Die Wirkungen Missbrauch und Milliardenverschiebungen sind ihrerseits Ursache für die Wirkung des Massenaustritts.

   […..] Die Zahl der Kirchenaustritte ist in diesem Jahr in Köln erneut deutlich gestiegen. Bis zum Ende des dritten Quartals wurden 7457 Austritte gezählt, hochgerechnet auf das ganze Jahr werden es 9943 sein. Das hat das Kölner Amtsgericht am Donnerstag beim Jahrespressegespräch mitgeteilt. [….]

[…..] Die Zahl der Austritte aus der katholischen Kirche in Deutschland ist dramatisch angestiegen. Im Jahr 2018 haben 216.078 Gläubige vor den staatlichen Behörden ihren Austritt erklärt, teilte die Deutsche Bischofskonferenz (DBK) am Freitag in Bonn mit. Gegenüber zum Vorjahr (2017: 167.504) stiegen die Kirchenaustritte um nahezu 29 Prozent an. [….]

[…..] Die Zahl der Kirchenaustritte in Deutschland wird sich 2019 nochmals dramatisch erhöhen. Umfragen in der bisher stets repräsentativen 300.000-Einwohnerstadt Augsburg und einigen kleineren Kommunen der Umgebung ergaben, dass bereits Mitte Oktober der Vorjahresstand erreicht wurde. Am Jahresende ist demnach mit einer Zunahme um 15 bis 20 Prozent zu rechnen. Dies hat auch Auswirkungen auf den Mitgliederschwund in den beiden großen Kirchen.
Zwischen 1990 und 2013 hatten katholische und evangelische Kirche zusammen jährlich ziemlich konstant eine halbe Million verloren. Seit 2014 nahm der Schwund aber immer größere Ausmaße an und erreichte schon 2017 und 2018 jeweils neue Rekordmarken (663.000 bzw. 704.000). Für 2019 müssen die Kirchen nun mit einem Gesamtverlust von rund 800.000 Mitgliedern rechnen. […..]

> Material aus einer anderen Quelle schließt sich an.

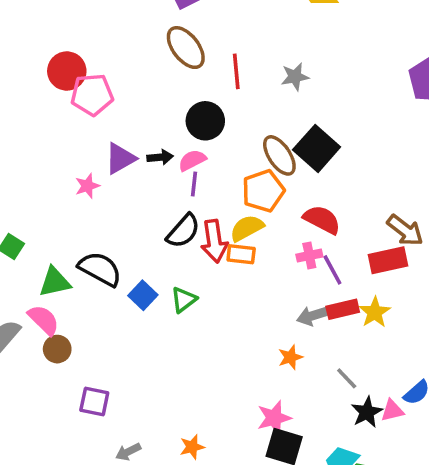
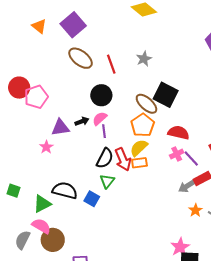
purple triangle: (120, 158) -> (60, 128), turned 36
green triangle: (184, 300) -> (107, 181), moved
brown circle: (57, 349) -> (53, 240), size x1.5
orange star: (290, 357) -> (195, 210), moved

Die Geburt des kleinen homophoben Hitlerjungen Joseph Ratzinger (und seines sadistischen älteren Prügelbruders Georg) sind selbstverständlich keine monokausale Ursache für den Millionenfachen Exodus aus der RKK neun Dekaden später. Aber man kann eine Kausalkette aus vielen multikausalen Zusammenhängen erstellen.